Extracted page text data
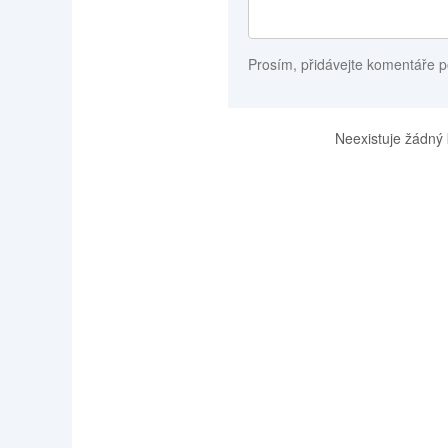
Prosím, přidávejte komentáře p
Neexistuje žádný 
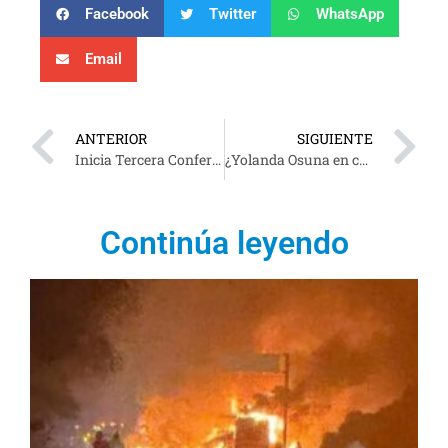
Facebook
Twitter
WhatsApp
Email
ANTERIOR
SIGUIENTE
Inicia Tercera Conferencia Nacional de Migración, aquí los temas que trataron (Fotos-Video)
¿Yolanda Osuna en campaña? Entrega de tablets a estudiantes en el Parque Tabasco
Continúa leyendo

_What to produce_: Print every line above once more, exactly. Omit the pictures.

_Finished task_:
Prosím, přidávejte komentáře p
Neexistuje žádný 
Facebook
Twitter
WhatsApp
Email
ANTERIOR
SIGUIENTE
Inicia Tercera Conferencia Nacional de Migración, aquí los temas que trataron (Fotos-Video)
¿Yolanda Osuna en campaña? Entrega de tablets a estudiantes en el Parque Tabasco
Continúa leyendo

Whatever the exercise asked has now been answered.